A mentoring program also is in the works, in which an upperclassman who identifies as neurodiverse would be paired with a first-year student, who also identifies.
“The Neurodiverse Student Alliance provides a space for students to connect with peers and allies and offers them leadership opportunities and opportunities to advocate across campus,” Spaulding said.
“Through the different initiatives, there has been a greater understanding of neurodiversity. Before starting this group, neurodiversity wasn’t normally thought of as an element of diversity on campus.”
The group will also continue its outreach to the local community, which they started doing this past spring. In April, with funds from OEI, the group purchased a windchime for a new “sensory garden” at Camp Kum-Ba-Yah Nature Center in Lynchburg.
“We were thrilled to receive the sensory garden wind chimes from the Neurodiverse Student Alliance at the University of Lynchburg,” said Amy Bonnette, the nature center’s executive director.
“We plan to continue this partnership by building friendships and gaining new insights and perspectives from the neurodiverse community. As a fellow EdD student [at Lynchburg], I’m glad the University of Lynchburg celebrates its neurodiverse community by creating an alliance student group.”
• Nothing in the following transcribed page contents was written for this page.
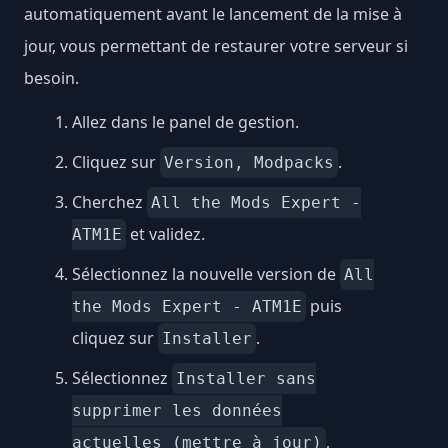
automatiquement avant le lancement de la mise à
jour, vous permettant de restaurer votre serveur si
besoin.
Allez dans le panel de gestion.
Cliquez sur
.
Version, Modpacks
Cherchez
All the Mods Expert -
et validez.
ATM1E
Sélectionnez la nouvelle version de
All
puis
the Mods Expert - ATM1E
cliquez sur
.
Installer
Sélectionnez
Installer sans
supprimer les données
,
actuelles (mettre à jour)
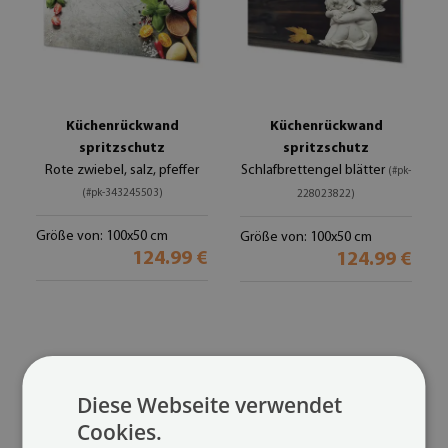
Küchenrückwand
Küchenrückwand
spritzschutz
spritzschutz
Rote zwiebel, salz, pfeffer
Schlafbrettengel blätter
(#pk-
(#pk-343245503)
228023822)
Größe von: 100x50 cm
Größe von: 100x50 cm
124.99 €
124.99 €
Diese Webseite verwendet
Cookies.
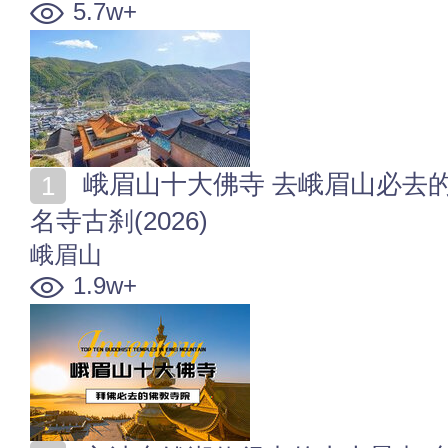
5.7w+
峨眉山十大佛寺 去峨眉山必去的10大佛寺 佛教峨眉山
名寺古刹(2026)
峨眉山
1.9w+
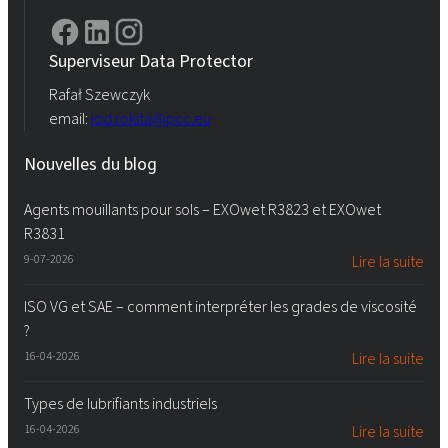
Superviseur Data Protector
Rafał Szewczyk
email:
iod.rokita@pcc.eu
Nouvelles du blog
Agents mouillants pour sols – EXOwet R3823 et EXOwet
R3831
9-07-2026
Lire la suite
ISO VG et SAE – comment interpréter les grades de viscosité
?
16-04-2026
Lire la suite
Types de lubrifiants industriels
16-04-2026
Lire la suite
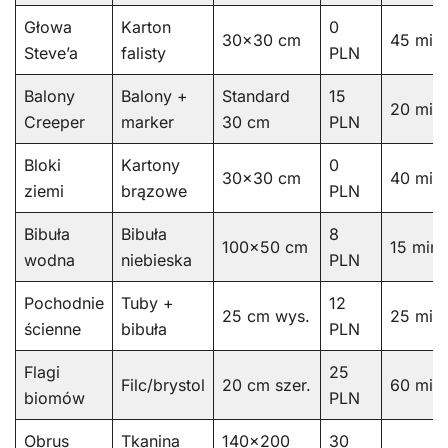
Głowa
Karton
0
30×30 cm
45 min
Steve’a
falisty
PLN
Balony
Balony +
Standard
15
20 min
Creeper
marker
30 cm
PLN
Bloki
Kartony
0
30×30 cm
40 min
ziemi
brązowe
PLN
Bibuła
Bibuła
8
100×50 cm
15 min
wodna
niebieska
PLN
Pochodnie
Tuby +
12
25 cm wys.
25 min
ścienne
bibuła
PLN
Flagi
25
Filc/brystol
20 cm szer.
60 min
biomów
PLN
Obrus
Tkanina
140×200
30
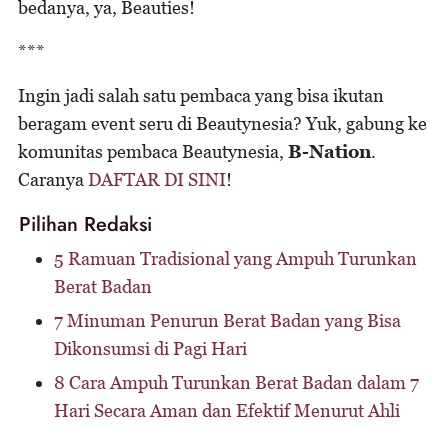
bedanya, ya, Beauties!
***
Ingin jadi salah satu pembaca yang bisa ikutan
beragam event seru di Beautynesia? Yuk, gabung ke
komunitas pembaca Beautynesia,
B-Nation
.
Caranya
DAFTAR DI SINI
!
Pilihan Redaksi
5 Ramuan Tradisional yang Ampuh Turunkan
Berat Badan
7 Minuman Penurun Berat Badan yang Bisa
Dikonsumsi di Pagi Hari
8 Cara Ampuh Turunkan Berat Badan dalam 7
Hari Secara Aman dan Efektif Menurut Ahli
Aaron Albright ’24 MEd, the group’s other co-president, became involved in the Neurodiverse Student Alliance after hearing students speak at that Courageous Conversation. While he doesn’t identify as neurodiverse, he supports the group and its mission.
“I was born with profound bilateral hearing loss, i.e. deafness,” he said. “I wear a cochlear implant in my right ear. I do not hear in my left ear. I’m a master’s student in clinical mental health counseling and have dedicated much of my time, efforts, and work to researching, advocating for, and working with people with disabilities, like myself.
“I know how hard it is to find community and to transition into college life as someone who has a disability, so I’m passionate about community building and diversity, equity, and inclusion. The Neurodiverse Student Alliance is just one way in which people could be included, find community, and advocate for themselves and others, so I wanted to be involved to help grow the community.”